Healing

I am a doer. When we are in times of crisis, I do. I fix, I find solutions to get us through it. So when Cameron died, I started doing, fixing, organising etc to try get through it. Unfortunately you can’t fix your way through grief, even if you try really really hard. Your body, at some point, will say “Nope, we are done fixing, we need to feel”.

Well that’s what happened to me anyway,

I was doing and doing and doing and the suddenly one day it was like a flipped switched and I started crying and couldn’t stop. I remember the moment very clearly. I was standing in our lounge behind a couch and a Whatsapp message came through – it wasn’t a great message but under normal circumstances it wouldn’t have been a huge deal but it was in that moment. Then a few days later another message came through about the same issue and that was, as they say, the straw that broke the camels back. I messaged my therapist that day and asked her to see if she could book me into a clinic.

The week before this incident happened I was in my therapy session barely able to hold it together and she mentioned that if I wanted to the option was there to spend some time in a clinic. When she said it, I brushed it off, I mean I was fine! Sure I was sad, but that was normal, I had to just keep doing. Right? Wrong!

I reached a point where I was physically not able to do anymore. I was struggling with work, we kept running out of food because I just couldn’t get the orders right and there were a lot of days I just stayed in bed. All normal behaviour for dealing with grief, I understand that but I felt paralysed by it all. It was just all too much.

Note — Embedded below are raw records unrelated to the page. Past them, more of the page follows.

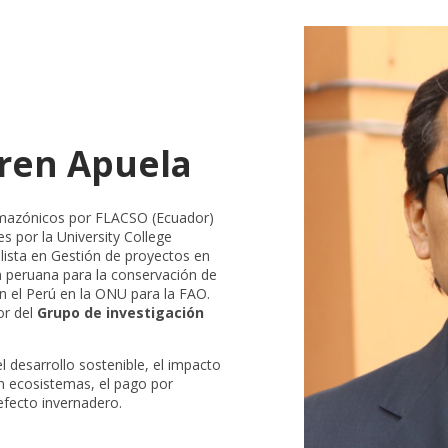
gren Apuela
amazónicos por FLACSO (Ecuador)
 por la University College
ista en Gestión de proyectos en
 peruana para la conservación de
n el Perú en la ONU para la FAO.
or del
Grupo de investigación
l desarrollo sostenible, el impacto
en ecosistemas, el pago por
efecto invernadero.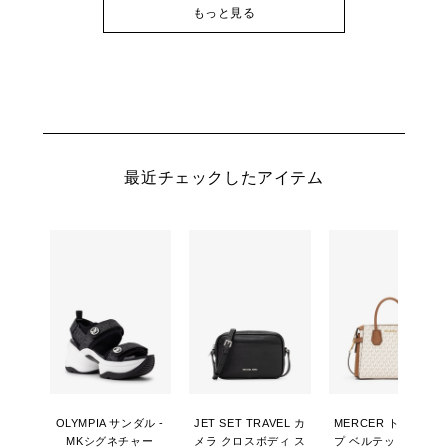
もっと見る
最近チェックしたアイテム
OLYMPIA サンダル -
JET SET TRAVEL カ
MERCER トップジッ
MKシグネチャー
メラ クロスボディ ス
プ ベルテッド サッチ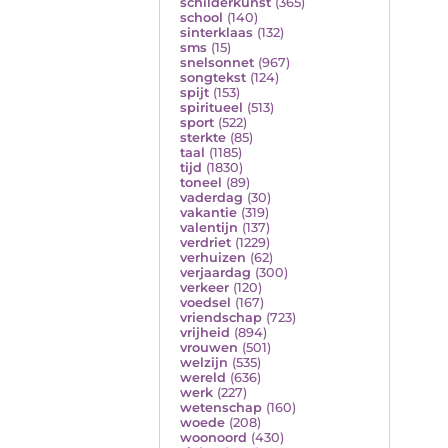
schilderkunst
(365)
school
(140)
sinterklaas
(132)
sms
(15)
snelsonnet
(967)
songtekst
(124)
spijt
(153)
spiritueel
(513)
sport
(522)
sterkte
(85)
taal
(1185)
tijd
(1830)
toneel
(89)
vaderdag
(30)
vakantie
(319)
valentijn
(137)
verdriet
(1229)
verhuizen
(62)
verjaardag
(300)
verkeer
(120)
voedsel
(167)
vriendschap
(723)
vrijheid
(894)
vrouwen
(501)
welzijn
(535)
wereld
(636)
werk
(227)
wetenschap
(160)
woede
(208)
woonoord
(430)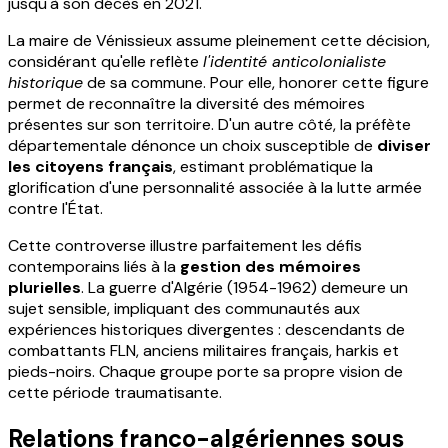
jusqu'à son décès en 2021.
La maire de Vénissieux assume pleinement cette décision,
considérant qu'elle reflète
l'identité anticolonialiste
historique
de sa commune. Pour elle, honorer cette figure
permet de reconnaître la diversité des mémoires
présentes sur son territoire. D'un autre côté, la préfète
départementale dénonce un choix susceptible de
diviser
les citoyens français
, estimant problématique la
glorification d'une personnalité associée à la lutte armée
contre l'État.
Cette controverse illustre parfaitement les défis
contemporains liés à la
gestion des mémoires
plurielles
. La guerre d'Algérie (1954-1962) demeure un
sujet sensible, impliquant des communautés aux
expériences historiques divergentes : descendants de
combattants FLN, anciens militaires français, harkis et
pieds-noirs. Chaque groupe porte sa propre vision de
cette période traumatisante.
Relations franco-algériennes sous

It took a week for me to get a space in the clinic my psychologist wanted but it was worth the wait. It was the help I didn’t know I needed. I was able to stop and really sit in my emotions and process everything that had happened without having to worry about meals, kids schedules, work or any of the other daily life tasks. I had a great team made up of a psychologist, psychiatrist and occupational therapists who were all working together with me to make sure I had a safe space and the tools I need to work through everything.

It was not easy. Five consecutive days of 3 therapy sessions a day is a lot, it is a lot of emotions, a lot of talking and a lot of processing but it was what I need to help me move forward a little to a place where I feel stronger and more capable.

I am so grateful I was able to take this time out to focus on myself and what I needed to start really processing and accepting the loss of Cameron. I am grateful for the support of David for not evening hesitating when I said I need to go. I am grateful for Eve and Che who said “Go, take the time out.” I am grateful for the medical team who listened to what I wanted to do instead of just following a course. I am grateful for Benji who stepped in to help with the kids.

My journey with grief has only just begun, there are a lot more tough days ahead but I now know I have an incredible team of people who will be there for those days.